Cherry v. Abbott

371 S.E.2d 852 | Ga. | 1988

Gregory, Justice.

Petitioner, a black male, filed a writ of habeas corpus contending the state had exercised its peremptory strikes to exclude all black jurors from the panel selected to try his case, and therefore his convictions were in violation of Batson v. Kentucky, 476 U. S. 79 (106 SC 1712, 90 LE2d 69) (1986). Batson had not been decided at the time of petitioner’s trial. 1 Petitioner’s trial counsel made no objections to the state’s use of its peremptory strikes against all three black members of the panel. In his petition for habeas corpus, petitioner also alleged that trial counsel was ineffective in failing to object to the use of the state’s peremptory strikes in this manner.
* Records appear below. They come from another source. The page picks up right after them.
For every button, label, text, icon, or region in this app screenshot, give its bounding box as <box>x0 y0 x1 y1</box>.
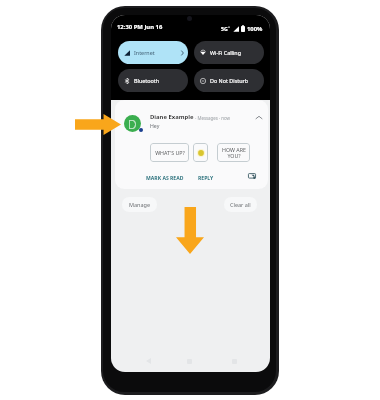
button[interactable]: Collapse notification <box>253 112 264 123</box>
button[interactable]: Emoji reply <box>193 143 208 162</box>
button[interactable]: Manage <box>122 197 157 212</box>
staticText: HOW ARE YOU? <box>222 146 246 159</box>
button[interactable]: D <box>115 100 268 189</box>
staticText: Manage <box>129 201 151 208</box>
button[interactable]: Recent apps <box>228 355 240 367</box>
staticText: Internet <box>134 49 155 56</box>
staticText: + <box>228 24 231 29</box>
button[interactable]: Do Not Disturb <box>194 69 264 92</box>
button[interactable]: Home <box>183 355 195 367</box>
button[interactable]: REPLY <box>198 175 214 182</box>
button[interactable]: Open in bubble <box>246 170 257 181</box>
staticText: · Messages · now <box>194 115 231 121</box>
button[interactable]: Clear all <box>224 197 257 212</box>
button[interactable]: Internet <box>118 41 188 64</box>
staticText: 5G <box>221 25 228 32</box>
staticText: Hey <box>150 122 160 129</box>
staticText: WHAT'S UP? <box>155 149 185 156</box>
staticText: 12:30 PM Jun 16 <box>117 23 163 31</box>
staticText: D <box>128 116 137 132</box>
button[interactable]: Back <box>142 355 154 367</box>
staticText: Do Not Disturb <box>210 77 249 84</box>
staticText: Clear all <box>230 201 251 208</box>
staticText: Wi-Fi Calling <box>210 49 241 56</box>
button[interactable]: HOW ARE YOU? <box>217 143 250 162</box>
button[interactable]: MARK AS READ <box>146 175 184 182</box>
staticText: Diane Example <box>150 113 194 121</box>
staticText: Bluetooth <box>134 77 160 84</box>
button[interactable]: WHAT'S UP? <box>150 143 189 162</box>
staticText: 100% <box>247 25 263 33</box>
button[interactable]: Wi-Fi Calling <box>194 41 264 64</box>
button[interactable]: Bluetooth <box>118 69 188 92</box>
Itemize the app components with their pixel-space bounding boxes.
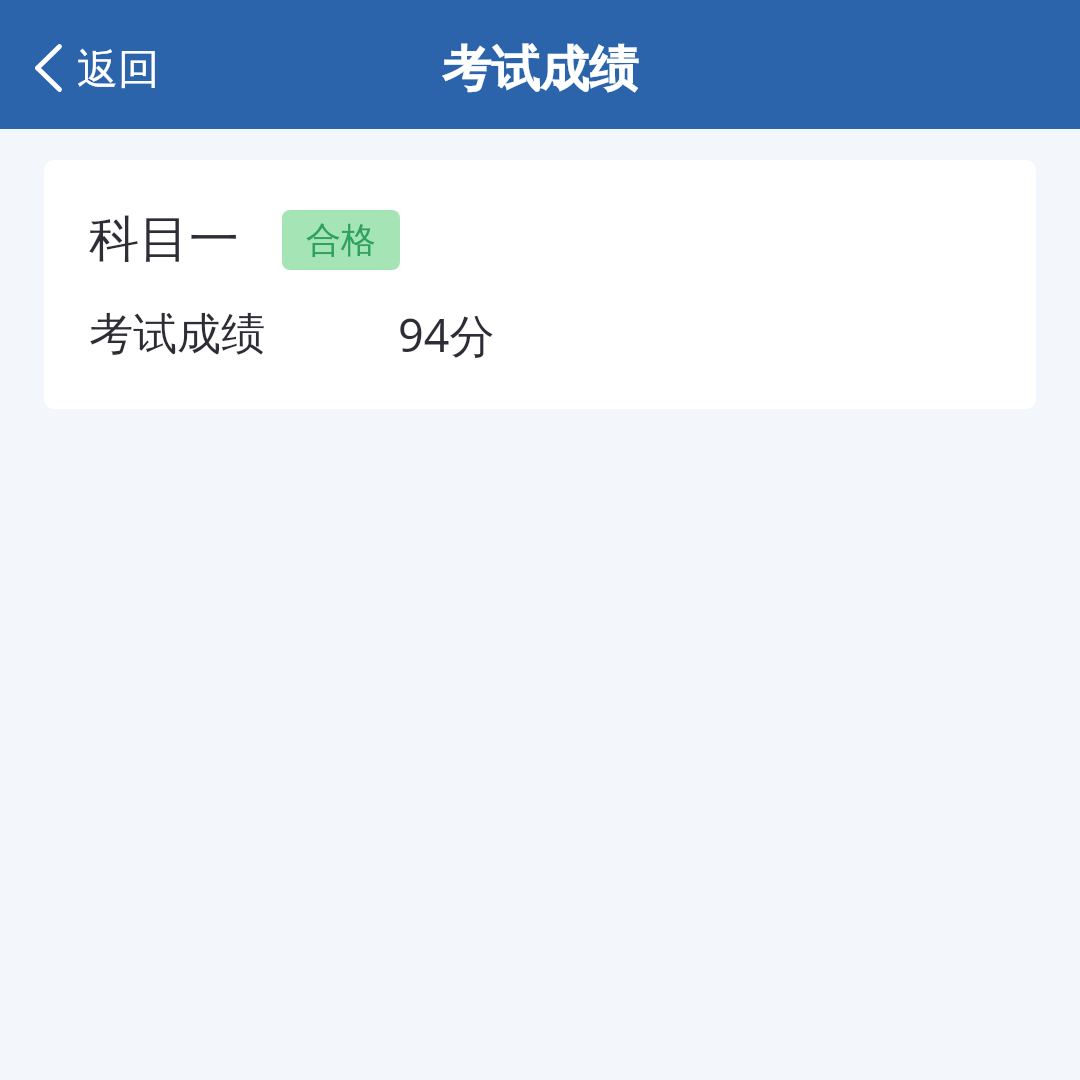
staticText: 94分 <box>398 304 495 365</box>
staticText: 合格 <box>306 218 376 262</box>
staticText: 科目一 <box>89 208 239 271</box>
staticText: 考试成绩 <box>89 307 265 362</box>
button[interactable]: 合格 <box>282 210 400 270</box>
button[interactable]: 返回 <box>0 34 175 106</box>
staticText: 返回 <box>77 44 159 96</box>
button[interactable]: 科目一 <box>44 160 1036 409</box>
staticText: 考试成绩 <box>442 39 638 101</box>
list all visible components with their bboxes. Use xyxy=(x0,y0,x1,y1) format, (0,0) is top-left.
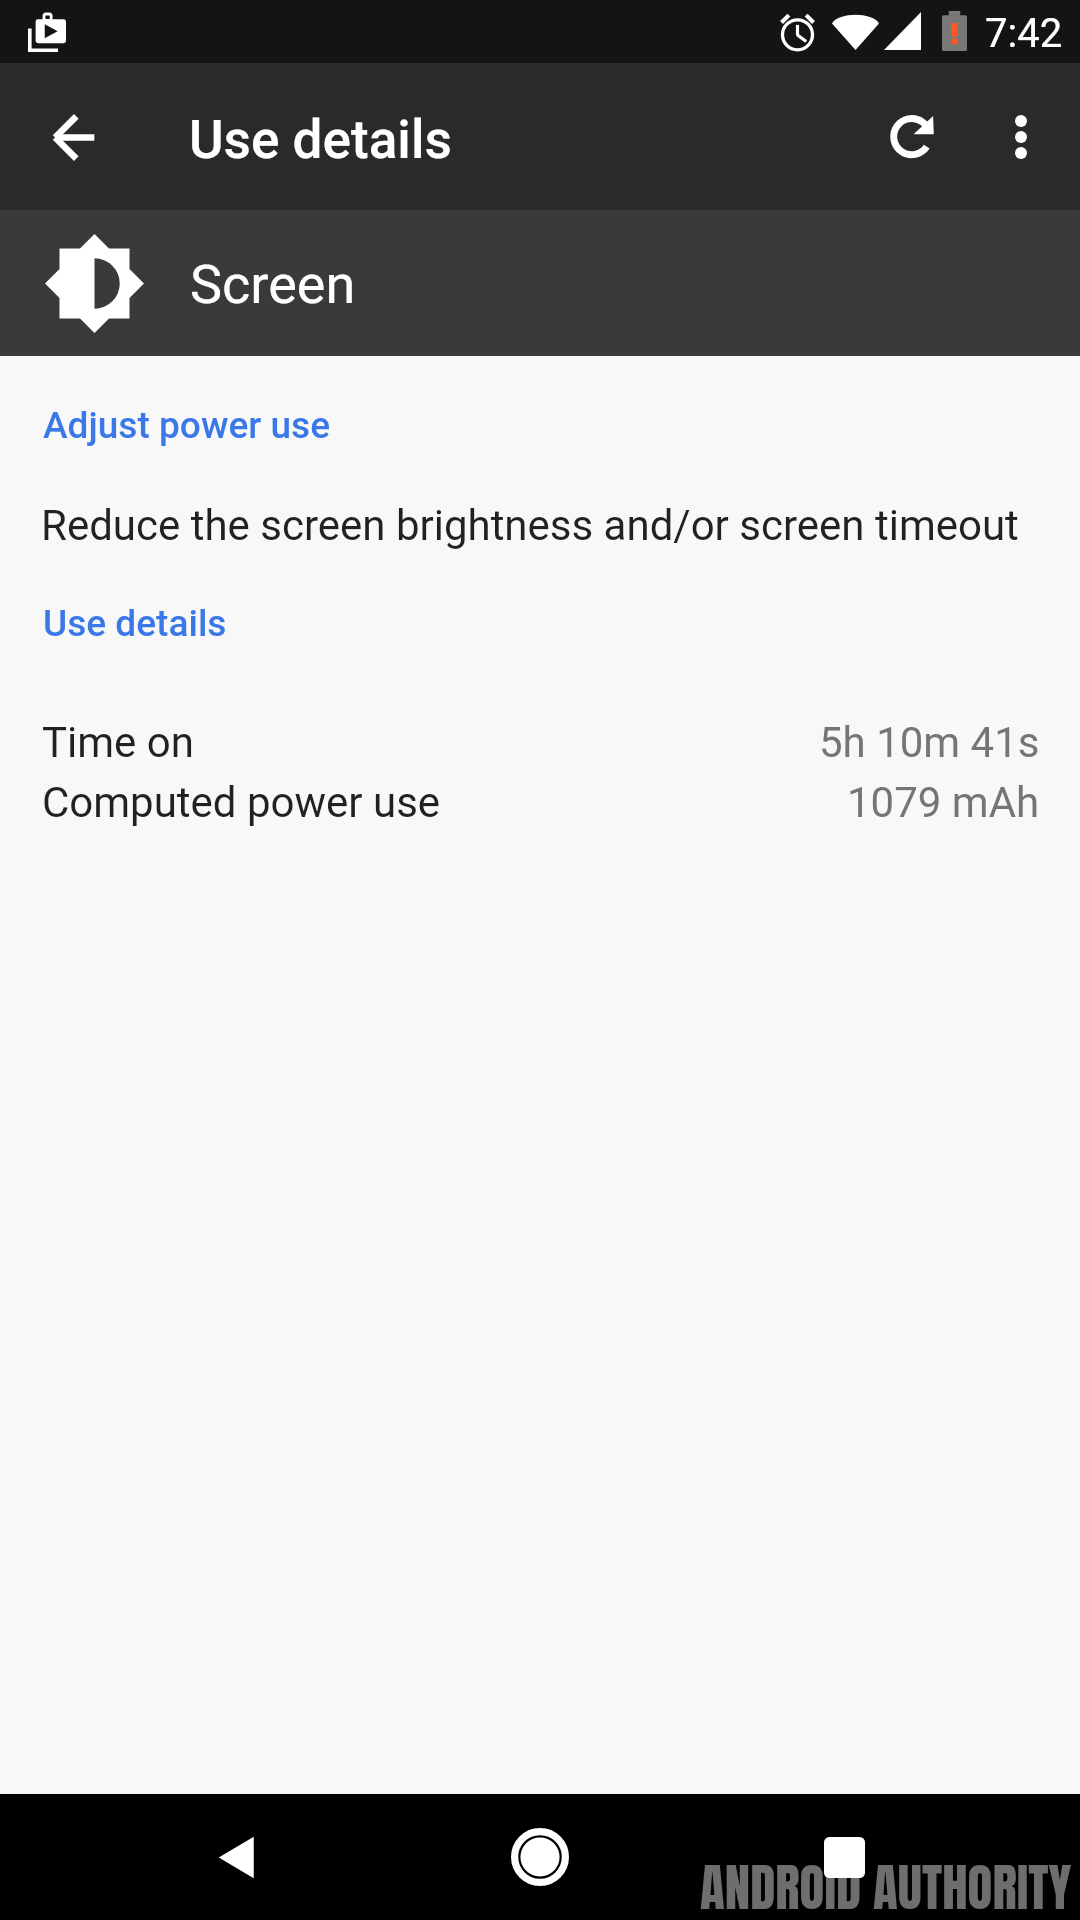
staticText: 1079 mAh xyxy=(847,778,1040,827)
staticText: Time on xyxy=(42,718,194,767)
button[interactable]: Refresh xyxy=(845,70,979,204)
button[interactable]: More options xyxy=(962,78,1079,195)
staticText: Use details xyxy=(189,109,452,171)
staticText: ANDROID AUTHORITY xyxy=(700,1849,1072,1920)
staticText: Use details xyxy=(43,602,227,645)
button[interactable]: Home xyxy=(485,1802,595,1912)
button[interactable]: Adjust power use xyxy=(0,356,1080,572)
staticText: Adjust power use xyxy=(43,404,331,447)
staticText: Screen xyxy=(190,253,356,316)
button[interactable]: Back xyxy=(182,1802,292,1912)
staticText: 5h 10m 41s xyxy=(819,718,1040,767)
staticText: Computed power use xyxy=(42,778,441,827)
staticText: Reduce the screen brightness and/or scre… xyxy=(41,501,1019,550)
button[interactable]: Navigate up xyxy=(8,72,138,202)
button[interactable]: Recent apps xyxy=(789,1802,899,1912)
staticText: 7:42 xyxy=(985,10,1063,57)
The habeas court found initially that trial counsel had not been ineffective in failing to object to the use of the state’s peremptory strikes because there was no evidence to show the state exercised these strikes in a racially discriminatory manner. The habeas court also found that since petitioner could have raised this claim at trial under the principles enunciated in Swain v. Alabama, 380 U. S. 202 (85 SC 824, 13 LE2d 759) (1965), he could not show that the “factual *518or legal basis for [the] claim was not reasonably available to counsel,” Murray v. Carrier, 477 U. S. 478, 488 (106 SC 2639, 91 LE2d 397) (1986), such as would establish cause for the procedural default within the meaning of Black v. Hardin, 255 Ga. 239, 240 (336 SE2d 754) (1985). The habeas court denied relief to petitioner. We granted his application for probable cause to determine whether a legal basis for the Batson claim was reasonably available to petitioner’s counsel at trial.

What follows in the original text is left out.